_Prompt_
Working down the material below, reproduce exactly every line from the one containing "Image attached. Find" to the last line, and only those.

****************

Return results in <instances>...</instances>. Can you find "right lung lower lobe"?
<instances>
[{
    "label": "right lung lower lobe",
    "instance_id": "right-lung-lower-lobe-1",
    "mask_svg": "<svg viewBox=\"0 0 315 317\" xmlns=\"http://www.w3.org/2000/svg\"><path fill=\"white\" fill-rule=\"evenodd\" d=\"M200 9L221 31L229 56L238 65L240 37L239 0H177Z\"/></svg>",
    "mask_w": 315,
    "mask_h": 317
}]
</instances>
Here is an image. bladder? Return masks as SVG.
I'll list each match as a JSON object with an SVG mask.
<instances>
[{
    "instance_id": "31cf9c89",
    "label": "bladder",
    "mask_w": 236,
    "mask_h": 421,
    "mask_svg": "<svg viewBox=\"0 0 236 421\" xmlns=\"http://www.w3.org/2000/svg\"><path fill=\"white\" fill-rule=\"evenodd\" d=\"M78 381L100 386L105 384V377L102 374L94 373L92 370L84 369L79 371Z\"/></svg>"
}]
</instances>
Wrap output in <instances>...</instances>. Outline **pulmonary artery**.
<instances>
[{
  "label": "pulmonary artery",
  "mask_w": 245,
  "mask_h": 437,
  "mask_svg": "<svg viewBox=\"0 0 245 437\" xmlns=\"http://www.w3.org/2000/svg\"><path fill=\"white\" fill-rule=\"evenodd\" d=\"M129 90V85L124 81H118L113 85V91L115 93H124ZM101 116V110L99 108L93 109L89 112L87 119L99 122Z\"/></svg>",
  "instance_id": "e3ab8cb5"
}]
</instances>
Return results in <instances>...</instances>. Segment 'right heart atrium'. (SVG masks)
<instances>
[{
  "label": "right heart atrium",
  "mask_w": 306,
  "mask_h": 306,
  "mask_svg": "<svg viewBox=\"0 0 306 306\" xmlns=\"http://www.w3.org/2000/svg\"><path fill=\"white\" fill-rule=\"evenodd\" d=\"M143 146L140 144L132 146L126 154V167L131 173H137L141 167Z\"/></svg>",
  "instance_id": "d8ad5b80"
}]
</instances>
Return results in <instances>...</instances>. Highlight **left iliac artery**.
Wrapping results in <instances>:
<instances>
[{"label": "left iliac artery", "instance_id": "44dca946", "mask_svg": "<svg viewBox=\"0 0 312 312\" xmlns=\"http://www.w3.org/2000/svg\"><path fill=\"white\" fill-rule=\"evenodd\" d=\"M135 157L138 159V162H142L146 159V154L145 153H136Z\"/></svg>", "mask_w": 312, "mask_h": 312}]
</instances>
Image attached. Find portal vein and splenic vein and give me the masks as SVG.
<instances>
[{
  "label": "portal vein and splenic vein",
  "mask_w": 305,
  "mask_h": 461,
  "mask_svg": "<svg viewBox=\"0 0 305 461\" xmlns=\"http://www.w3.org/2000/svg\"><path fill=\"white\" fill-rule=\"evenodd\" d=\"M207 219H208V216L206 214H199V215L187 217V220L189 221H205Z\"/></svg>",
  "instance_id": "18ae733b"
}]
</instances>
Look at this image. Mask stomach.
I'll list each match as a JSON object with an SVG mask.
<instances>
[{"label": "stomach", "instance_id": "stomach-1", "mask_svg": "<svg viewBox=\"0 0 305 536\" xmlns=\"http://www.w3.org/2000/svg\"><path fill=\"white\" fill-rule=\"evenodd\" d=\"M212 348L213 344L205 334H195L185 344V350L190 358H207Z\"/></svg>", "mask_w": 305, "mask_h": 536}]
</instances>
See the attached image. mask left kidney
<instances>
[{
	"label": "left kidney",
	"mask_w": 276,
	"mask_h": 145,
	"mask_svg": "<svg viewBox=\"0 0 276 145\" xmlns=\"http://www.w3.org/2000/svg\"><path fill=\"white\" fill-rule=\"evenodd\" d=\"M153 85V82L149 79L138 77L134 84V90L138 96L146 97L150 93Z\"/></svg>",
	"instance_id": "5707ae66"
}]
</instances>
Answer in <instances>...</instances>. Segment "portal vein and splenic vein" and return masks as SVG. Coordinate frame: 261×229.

****************

_Output below_
Image attached. Find portal vein and splenic vein and give me the masks as SVG.
<instances>
[{
  "label": "portal vein and splenic vein",
  "mask_w": 305,
  "mask_h": 461,
  "mask_svg": "<svg viewBox=\"0 0 305 461\" xmlns=\"http://www.w3.org/2000/svg\"><path fill=\"white\" fill-rule=\"evenodd\" d=\"M207 219H208V216L206 214H199V215L187 217V220L189 221H205Z\"/></svg>",
  "instance_id": "18ae733b"
}]
</instances>
Look at this image. Mask stomach.
I'll list each match as a JSON object with an SVG mask.
<instances>
[{"label": "stomach", "instance_id": "stomach-1", "mask_svg": "<svg viewBox=\"0 0 305 536\" xmlns=\"http://www.w3.org/2000/svg\"><path fill=\"white\" fill-rule=\"evenodd\" d=\"M212 348L213 344L205 334H195L185 344V350L190 358H207Z\"/></svg>", "mask_w": 305, "mask_h": 536}]
</instances>
See the attached image. mask left kidney
<instances>
[{
	"label": "left kidney",
	"mask_w": 276,
	"mask_h": 145,
	"mask_svg": "<svg viewBox=\"0 0 276 145\" xmlns=\"http://www.w3.org/2000/svg\"><path fill=\"white\" fill-rule=\"evenodd\" d=\"M153 85V82L149 79L138 77L134 84V90L138 96L146 97L150 93Z\"/></svg>",
	"instance_id": "5707ae66"
}]
</instances>
Answer in <instances>...</instances>. Segment "portal vein and splenic vein" and return masks as SVG. Coordinate frame: 261×229.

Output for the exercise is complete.